* **Stored data entries**:

%%

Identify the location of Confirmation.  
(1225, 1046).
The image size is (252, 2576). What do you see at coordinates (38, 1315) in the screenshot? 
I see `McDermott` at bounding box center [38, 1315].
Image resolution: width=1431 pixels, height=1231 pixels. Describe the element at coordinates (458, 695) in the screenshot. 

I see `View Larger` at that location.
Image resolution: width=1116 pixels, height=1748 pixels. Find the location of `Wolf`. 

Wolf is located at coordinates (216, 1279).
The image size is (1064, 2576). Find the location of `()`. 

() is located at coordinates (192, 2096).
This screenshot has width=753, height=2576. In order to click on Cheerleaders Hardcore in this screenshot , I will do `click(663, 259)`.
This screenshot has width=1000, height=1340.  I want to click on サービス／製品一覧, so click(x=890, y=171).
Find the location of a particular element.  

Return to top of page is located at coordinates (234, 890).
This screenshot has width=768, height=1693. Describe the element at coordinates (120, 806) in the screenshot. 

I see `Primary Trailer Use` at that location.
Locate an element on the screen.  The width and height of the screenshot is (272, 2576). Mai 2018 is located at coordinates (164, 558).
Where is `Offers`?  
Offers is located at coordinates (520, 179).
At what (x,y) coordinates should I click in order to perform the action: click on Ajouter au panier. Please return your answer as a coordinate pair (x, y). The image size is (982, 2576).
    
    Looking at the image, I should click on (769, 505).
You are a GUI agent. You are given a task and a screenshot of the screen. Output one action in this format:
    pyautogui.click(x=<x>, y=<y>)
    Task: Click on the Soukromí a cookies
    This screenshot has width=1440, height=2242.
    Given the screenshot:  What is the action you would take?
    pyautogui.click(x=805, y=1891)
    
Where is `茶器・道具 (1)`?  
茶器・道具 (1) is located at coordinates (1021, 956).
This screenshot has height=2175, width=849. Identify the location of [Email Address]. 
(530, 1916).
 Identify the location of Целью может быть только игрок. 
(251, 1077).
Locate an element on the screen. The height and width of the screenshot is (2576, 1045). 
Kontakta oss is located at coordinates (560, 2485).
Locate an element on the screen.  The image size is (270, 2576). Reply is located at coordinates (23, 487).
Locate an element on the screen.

%%

Every record here must be output exactly, word for word.

* **SOLUTION FOR THIS EXERCISE**:
Identify the location of Confirmation.  
(1225, 1046).
The image size is (252, 2576). What do you see at coordinates (38, 1315) in the screenshot? 
I see `McDermott` at bounding box center [38, 1315].
Image resolution: width=1431 pixels, height=1231 pixels. Describe the element at coordinates (458, 695) in the screenshot. 

I see `View Larger` at that location.
Image resolution: width=1116 pixels, height=1748 pixels. Find the location of `Wolf`. 

Wolf is located at coordinates (216, 1279).
The image size is (1064, 2576). Find the location of `()`. 

() is located at coordinates (192, 2096).
This screenshot has width=753, height=2576. In order to click on Cheerleaders Hardcore in this screenshot , I will do `click(663, 259)`.
This screenshot has width=1000, height=1340.  I want to click on サービス／製品一覧, so click(x=890, y=171).
Find the location of a particular element.  

Return to top of page is located at coordinates (234, 890).
This screenshot has width=768, height=1693. Describe the element at coordinates (120, 806) in the screenshot. 

I see `Primary Trailer Use` at that location.
Locate an element on the screen.  The width and height of the screenshot is (272, 2576). Mai 2018 is located at coordinates (164, 558).
Where is `Offers`?  
Offers is located at coordinates (520, 179).
At what (x,y) coordinates should I click in order to perform the action: click on Ajouter au panier. Please return your answer as a coordinate pair (x, y). The image size is (982, 2576).
    
    Looking at the image, I should click on (769, 505).
You are a GUI agent. You are given a task and a screenshot of the screen. Output one action in this format:
    pyautogui.click(x=<x>, y=<y>)
    Task: Click on the Soukromí a cookies
    This screenshot has width=1440, height=2242.
    Given the screenshot:  What is the action you would take?
    pyautogui.click(x=805, y=1891)
    
Where is `茶器・道具 (1)`?  
茶器・道具 (1) is located at coordinates (1021, 956).
This screenshot has height=2175, width=849. Identify the location of [Email Address]. 
(530, 1916).
 Identify the location of Целью может быть только игрок. 
(251, 1077).
Locate an element on the screen. The height and width of the screenshot is (2576, 1045). 
Kontakta oss is located at coordinates (560, 2485).
Locate an element on the screen.  The image size is (270, 2576). Reply is located at coordinates (23, 487).
Locate an element on the screen.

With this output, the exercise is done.